Veo 3.1 focuses on practical content creation features:

  • Native audio generation (dialogue, ambient sound, SFX) integrated in outputs. Veo 3.1 generates native audio (dialogue + ambience + SFX) aligned to the visual timeline; the model aims to preserve lip sync and audio–visual alignment for dialogue and scene cues.
  • Longer outputs (support for up to ~60 seconds / 1080p versus Veo 3’s very short clips,8s), and multi-prompt multi-shot sequences for narrative continuity.
  • Scene Extension and First/Last Frame modes that extend or interpolate footage between key frames.
  • Object insertion and (coming) object removal and editing primitives inside Flow.

Each bullet above is designed to reduce manual VFX work: audio and scene continuity are now first-class outputs rather than afterthoughts.

Technical details (model behavior & inputs)

Model family & variants: Veo belongs to Google’s Veo-3 family; the preview model ID is typically veo3.1-pro; veo3.1 (CometAPI doc). It accepts text prompts, image references (single frame or sequences), and structured multi-prompt layouts for multi-shot generation.

Resolution & duration: Preview documentation describes outputs at 720p/1080p with options for longer durations (up to ~60s in certain preview settings) and higher fidelity than earlier Veo variants.

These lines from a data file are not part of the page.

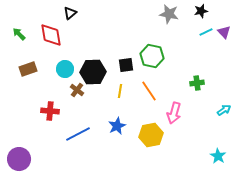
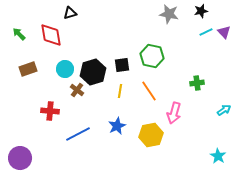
black triangle: rotated 24 degrees clockwise
black square: moved 4 px left
black hexagon: rotated 15 degrees counterclockwise
purple circle: moved 1 px right, 1 px up
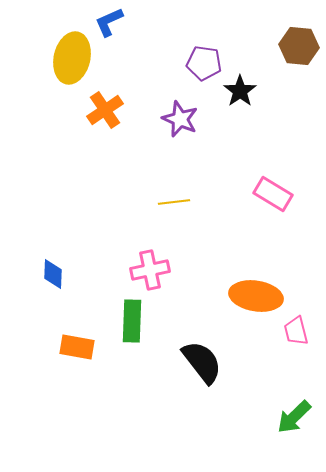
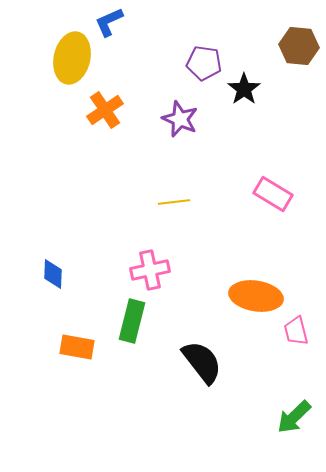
black star: moved 4 px right, 2 px up
green rectangle: rotated 12 degrees clockwise
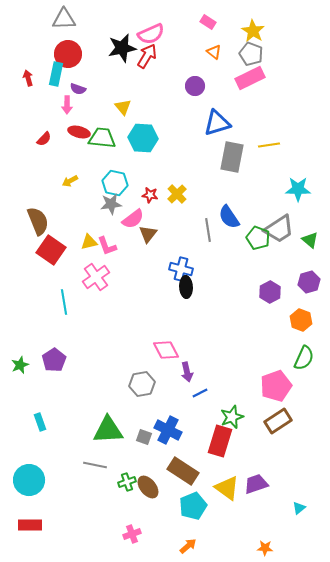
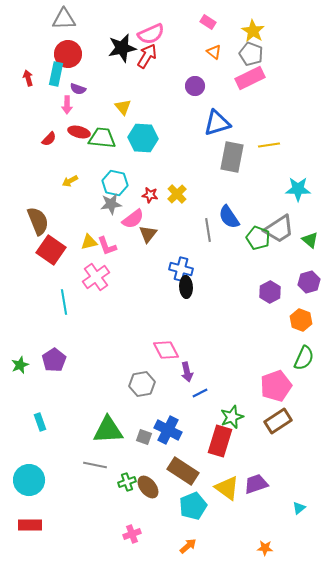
red semicircle at (44, 139): moved 5 px right
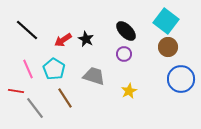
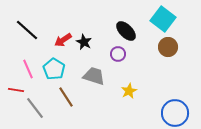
cyan square: moved 3 px left, 2 px up
black star: moved 2 px left, 3 px down
purple circle: moved 6 px left
blue circle: moved 6 px left, 34 px down
red line: moved 1 px up
brown line: moved 1 px right, 1 px up
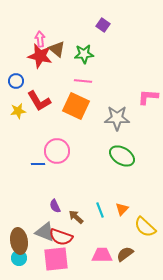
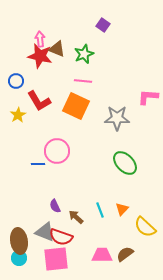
brown triangle: rotated 18 degrees counterclockwise
green star: rotated 18 degrees counterclockwise
yellow star: moved 4 px down; rotated 21 degrees counterclockwise
green ellipse: moved 3 px right, 7 px down; rotated 15 degrees clockwise
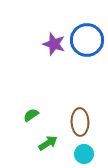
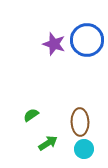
cyan circle: moved 5 px up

Aspect ratios: 16:9 (supported) and 9:16 (supported except in some reference-image flows).

Prompt language: English (preview).

API limits: typical preview limits include max 10 API requests/min per project, max 4 videos per request, and video lengths selectable among 4, 6, or 8 seconds (reference-image flows support 8s).

Benchmark performance

Google’s internal and publicly summarized evaluations report strong preference for Veo 3.1 outputs across human rater comparisons on metrics such as text alignment, visual quality, and audio–visual coherence (text→video and image→video tasks).

Veo 3.1 achieved state-of-the-art results on internal human-rater comparisons across several objective axes — overall preference, prompt alignment (text→video and image→video), visual quality, audio-video alignment, and “visually realistic physics” on benchmark datasets such as MovieGenBench and VBench.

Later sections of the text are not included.